# Natural Language Processing 

## Load and Explore the Dataset

In [60]:
%matplotlib inline
import matplotlib.pyplot as plt
import numpy as np
import pandas as pd

from sklearn.feature_extraction.text import CountVectorizer, TfidfTransformer, TfidfVectorizer


from nltk.tokenize import sent_tokenize

In [61]:
import nltk

from nltk.corpus import gutenberg

# Download the Gutenberg corpus (only needed once)
nltk.download('gutenberg')

raw = gutenberg.raw('carroll-alice.txt')
print(raw[:300])

[Alice's Adventures in Wonderland by Lewis Carroll 1865]

CHAPTER I. Down the Rabbit-Hole

Alice was beginning to get very tired of sitting by her sister on the
bank, and of having nothing to do: once or twice she had peeped into the
book her sister was reading, but it had no pictures or conversatio


[nltk_data] Downloading package gutenberg to /root/nltk_data...
[nltk_data]   Package gutenberg is already up-to-date!


## Text Tokenization

In [62]:
# Write a function to count sentences
def count_sentences(text):
    sent_count = 0

    for char in text:
        if char in '.!?':  # Handle multiple sentence-ending punctuation marks
            sent_count += 1

    return sent_count

sent_count = count_sentences(raw)
print(f'There are {sent_count} sentences in this book')

There are 1640 sentences in this book


In [63]:
nltk.download('punkt')

# Tokenize sentences
from nltk.tokenize import word_tokenize

token_words = word_tokenize(raw)
print(token_words[:40])


[nltk_data] Downloading package punkt to /root/nltk_data...
[nltk_data]   Package punkt is already up-to-date!


['[', 'Alice', "'s", 'Adventures', 'in', 'Wonderland', 'by', 'Lewis', 'Carroll', '1865', ']', 'CHAPTER', 'I', '.', 'Down', 'the', 'Rabbit-Hole', 'Alice', 'was', 'beginning', 'to', 'get', 'very', 'tired', 'of', 'sitting', 'by', 'her', 'sister', 'on', 'the', 'bank', ',', 'and', 'of', 'having', 'nothing', 'to', 'do', ':']


In [64]:
import re
## Type solution here ##
# I decided to keep new lines
# Define a function to split text into chapters based on some pattern

def split_into_chapters(text):
    # Example pattern for chapters (may need adjustment based on actual text format)
    chapter_pattern = re.compile(r'\nCHAPTER +')
    chapters = re.split(chapter_pattern, text)

    # Remove empty chapters if any
    chapters = [chapter.strip() for chapter in chapters if chapter.strip()]

    return chapters

chapters = split_into_chapters(raw)

# Store chapters in a dictionary with chapter number or title as key
chapter_dict = {i+1: chapter for i, chapter in enumerate(chapters)}

# Print the number of chapters
print(f"Number of chapters: {len(chapter_dict)}")




Number of chapters: 12


In [65]:
## Provided this Cell  ##

import pandas as pd
import numpy as np
import csv
import re
import os

MODEL_PATH= '/Users/yerdenovagulnaz/Downloads/EP_models/'
os.environ['HF_HOME'] = MODEL_PATH  # before import transformers

import transformers
from transformers import pipeline

# filter warnings
from warnings import simplefilter
simplefilter(action='ignore', category=UserWarning)

print(f'transformers version= {transformers.__version__}')
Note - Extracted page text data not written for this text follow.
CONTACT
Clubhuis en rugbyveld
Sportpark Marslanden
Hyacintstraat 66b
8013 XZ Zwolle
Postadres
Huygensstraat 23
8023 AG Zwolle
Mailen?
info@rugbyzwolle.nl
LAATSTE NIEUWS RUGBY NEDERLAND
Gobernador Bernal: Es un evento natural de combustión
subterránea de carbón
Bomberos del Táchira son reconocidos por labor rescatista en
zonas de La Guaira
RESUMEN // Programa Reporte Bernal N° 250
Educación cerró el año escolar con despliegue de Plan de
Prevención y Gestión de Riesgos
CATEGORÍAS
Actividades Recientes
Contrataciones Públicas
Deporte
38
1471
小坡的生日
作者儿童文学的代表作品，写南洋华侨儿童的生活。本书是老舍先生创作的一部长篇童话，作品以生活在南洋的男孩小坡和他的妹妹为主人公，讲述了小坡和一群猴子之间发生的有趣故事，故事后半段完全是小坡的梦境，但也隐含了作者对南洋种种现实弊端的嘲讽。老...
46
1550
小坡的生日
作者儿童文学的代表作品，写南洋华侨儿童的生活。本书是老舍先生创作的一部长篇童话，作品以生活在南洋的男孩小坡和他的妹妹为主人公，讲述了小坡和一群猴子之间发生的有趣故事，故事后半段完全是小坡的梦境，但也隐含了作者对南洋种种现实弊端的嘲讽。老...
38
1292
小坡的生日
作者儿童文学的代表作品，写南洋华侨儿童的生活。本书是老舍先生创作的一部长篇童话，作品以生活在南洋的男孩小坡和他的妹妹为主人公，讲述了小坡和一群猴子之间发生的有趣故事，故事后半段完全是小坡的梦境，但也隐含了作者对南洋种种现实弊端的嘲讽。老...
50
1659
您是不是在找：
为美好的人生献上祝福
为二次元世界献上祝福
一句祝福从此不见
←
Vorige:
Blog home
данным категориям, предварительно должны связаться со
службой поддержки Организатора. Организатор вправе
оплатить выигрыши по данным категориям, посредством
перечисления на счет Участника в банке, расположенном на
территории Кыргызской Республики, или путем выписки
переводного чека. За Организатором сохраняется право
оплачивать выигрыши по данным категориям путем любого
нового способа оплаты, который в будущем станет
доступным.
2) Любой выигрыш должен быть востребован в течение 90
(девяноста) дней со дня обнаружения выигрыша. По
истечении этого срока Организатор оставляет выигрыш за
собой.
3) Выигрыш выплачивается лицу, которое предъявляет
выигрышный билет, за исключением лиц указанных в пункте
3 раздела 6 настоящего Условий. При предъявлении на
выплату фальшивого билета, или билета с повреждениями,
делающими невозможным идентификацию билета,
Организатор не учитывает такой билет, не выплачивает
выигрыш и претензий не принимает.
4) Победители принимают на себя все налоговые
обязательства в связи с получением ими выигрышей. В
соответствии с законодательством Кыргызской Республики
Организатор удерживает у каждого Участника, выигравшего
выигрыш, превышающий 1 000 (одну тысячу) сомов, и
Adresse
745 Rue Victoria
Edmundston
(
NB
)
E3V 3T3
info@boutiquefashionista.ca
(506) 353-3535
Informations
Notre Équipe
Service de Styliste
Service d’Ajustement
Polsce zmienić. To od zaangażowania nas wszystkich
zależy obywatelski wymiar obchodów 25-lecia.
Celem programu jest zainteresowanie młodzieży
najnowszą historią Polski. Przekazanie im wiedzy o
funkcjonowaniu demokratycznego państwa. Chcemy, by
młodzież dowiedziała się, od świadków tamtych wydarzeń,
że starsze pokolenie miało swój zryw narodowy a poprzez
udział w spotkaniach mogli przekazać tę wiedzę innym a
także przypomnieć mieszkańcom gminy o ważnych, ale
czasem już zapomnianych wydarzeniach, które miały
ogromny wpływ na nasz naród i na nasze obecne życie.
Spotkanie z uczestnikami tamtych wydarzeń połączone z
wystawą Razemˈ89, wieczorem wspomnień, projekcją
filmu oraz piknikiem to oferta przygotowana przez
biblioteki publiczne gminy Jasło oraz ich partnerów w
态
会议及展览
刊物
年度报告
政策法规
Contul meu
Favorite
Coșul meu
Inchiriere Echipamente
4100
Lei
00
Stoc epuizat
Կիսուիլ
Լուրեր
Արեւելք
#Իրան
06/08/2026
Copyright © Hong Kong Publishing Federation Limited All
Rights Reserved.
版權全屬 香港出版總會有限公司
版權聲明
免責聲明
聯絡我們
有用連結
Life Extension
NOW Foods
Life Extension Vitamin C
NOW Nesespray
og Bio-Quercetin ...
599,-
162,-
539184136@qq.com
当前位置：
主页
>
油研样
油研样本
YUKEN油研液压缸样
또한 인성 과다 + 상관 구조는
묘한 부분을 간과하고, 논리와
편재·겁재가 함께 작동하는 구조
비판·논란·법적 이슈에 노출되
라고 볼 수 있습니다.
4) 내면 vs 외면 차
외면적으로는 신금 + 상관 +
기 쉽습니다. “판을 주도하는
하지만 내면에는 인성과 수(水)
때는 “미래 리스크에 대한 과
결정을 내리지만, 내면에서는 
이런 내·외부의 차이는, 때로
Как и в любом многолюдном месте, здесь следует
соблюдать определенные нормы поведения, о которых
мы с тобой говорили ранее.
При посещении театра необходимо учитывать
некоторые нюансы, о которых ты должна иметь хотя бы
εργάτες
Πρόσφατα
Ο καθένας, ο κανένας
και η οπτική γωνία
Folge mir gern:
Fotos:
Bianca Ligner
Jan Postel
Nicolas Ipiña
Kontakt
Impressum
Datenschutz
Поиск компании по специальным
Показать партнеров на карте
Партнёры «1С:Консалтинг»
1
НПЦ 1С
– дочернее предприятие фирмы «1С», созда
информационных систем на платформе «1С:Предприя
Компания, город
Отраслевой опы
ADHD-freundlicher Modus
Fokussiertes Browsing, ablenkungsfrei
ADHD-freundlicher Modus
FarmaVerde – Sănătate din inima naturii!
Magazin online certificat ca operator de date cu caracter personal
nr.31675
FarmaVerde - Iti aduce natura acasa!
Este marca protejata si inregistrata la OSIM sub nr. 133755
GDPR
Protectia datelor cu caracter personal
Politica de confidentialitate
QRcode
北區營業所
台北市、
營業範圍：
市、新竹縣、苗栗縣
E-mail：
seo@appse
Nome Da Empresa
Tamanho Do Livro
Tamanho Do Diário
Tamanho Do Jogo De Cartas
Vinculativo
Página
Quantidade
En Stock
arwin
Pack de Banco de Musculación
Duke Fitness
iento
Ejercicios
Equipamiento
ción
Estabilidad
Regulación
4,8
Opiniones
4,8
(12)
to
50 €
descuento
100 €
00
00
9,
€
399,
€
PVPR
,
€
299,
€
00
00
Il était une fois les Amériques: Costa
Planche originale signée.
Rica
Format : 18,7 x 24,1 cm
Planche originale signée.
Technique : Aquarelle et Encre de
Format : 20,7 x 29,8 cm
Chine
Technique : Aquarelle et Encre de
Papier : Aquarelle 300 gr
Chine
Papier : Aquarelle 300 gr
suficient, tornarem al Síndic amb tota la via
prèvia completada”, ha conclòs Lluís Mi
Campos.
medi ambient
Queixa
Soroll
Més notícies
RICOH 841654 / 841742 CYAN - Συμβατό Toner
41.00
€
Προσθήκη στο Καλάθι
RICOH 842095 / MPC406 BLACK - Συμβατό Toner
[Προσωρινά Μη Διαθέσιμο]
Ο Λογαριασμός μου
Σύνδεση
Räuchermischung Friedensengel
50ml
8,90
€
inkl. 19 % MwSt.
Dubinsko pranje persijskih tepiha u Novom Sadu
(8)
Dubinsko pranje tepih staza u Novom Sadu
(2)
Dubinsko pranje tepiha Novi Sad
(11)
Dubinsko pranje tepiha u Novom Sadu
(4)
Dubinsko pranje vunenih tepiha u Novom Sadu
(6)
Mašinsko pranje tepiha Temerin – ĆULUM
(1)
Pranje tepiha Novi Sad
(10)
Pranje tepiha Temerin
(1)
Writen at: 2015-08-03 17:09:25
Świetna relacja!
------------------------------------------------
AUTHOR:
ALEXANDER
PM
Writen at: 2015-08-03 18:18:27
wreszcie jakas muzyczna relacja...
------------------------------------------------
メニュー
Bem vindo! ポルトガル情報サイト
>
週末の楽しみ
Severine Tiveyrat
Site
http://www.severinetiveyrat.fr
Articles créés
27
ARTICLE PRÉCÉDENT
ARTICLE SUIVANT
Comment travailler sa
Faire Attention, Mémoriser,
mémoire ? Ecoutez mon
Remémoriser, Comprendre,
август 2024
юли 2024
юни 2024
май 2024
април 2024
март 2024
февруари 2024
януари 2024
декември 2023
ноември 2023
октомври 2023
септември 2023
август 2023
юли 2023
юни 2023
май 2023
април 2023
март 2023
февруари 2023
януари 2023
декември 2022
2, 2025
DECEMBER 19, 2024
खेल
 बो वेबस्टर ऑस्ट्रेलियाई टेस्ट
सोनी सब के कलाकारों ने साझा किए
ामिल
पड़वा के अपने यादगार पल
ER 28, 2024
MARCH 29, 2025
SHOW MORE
transformers version= 4.42.4


In [66]:
# Load model directly
from transformers import AutoTokenizer, AutoModelForQuestionAnswering

tokenizer_qa = AutoTokenizer.from_pretrained("deepset/roberta-base-squad2")
model_qa = AutoModelForQuestionAnswering.from_pretrained("deepset/roberta-base-squad2")

# Use a pipeline as a high-level helper
from transformers import pipeline

qa_pipeline = pipeline("question-answering", model=model_qa, tokenizer=tokenizer_qa, device=0)

## LLM- Masked  - Question-Answer

In [67]:
from transformers import BertTokenizer, BertForMaskedLM
import torch

# Load the tokenizer and model
tokenizer_m = BertTokenizer.from_pretrained('bert-base-uncased')
model_m = BertForMaskedLM.from_pretrained('bert-base-uncased')


Some weights of the model checkpoint at bert-base-uncased were not used when initializing BertForMaskedLM: ['bert.pooler.dense.bias', 'bert.pooler.dense.weight', 'cls.seq_relationship.bias', 'cls.seq_relationship.weight']
- This IS expected if you are initializing BertForMaskedLM from the checkpoint of a model trained on another task or with another architecture (e.g. initializing a BertForSequenceClassification model from a BertForPreTraining model).
- This IS NOT expected if you are initializing BertForMaskedLM from the checkpoint of a model that you expect to be exactly identical (initializing a BertForSequenceClassification model from a BertForSequenceClassification model).


In [68]:
text = "Alice in [MASK]."
input_ids = tokenizer_m.encode(text, return_tensors="pt")
mask_token_index = torch.where(input_ids == tokenizer_m.mask_token_id)[1]

# Predict the masked word
with torch.no_grad():
    output = model_m(input_ids)
    predictions = output.logits[0, mask_token_index, :]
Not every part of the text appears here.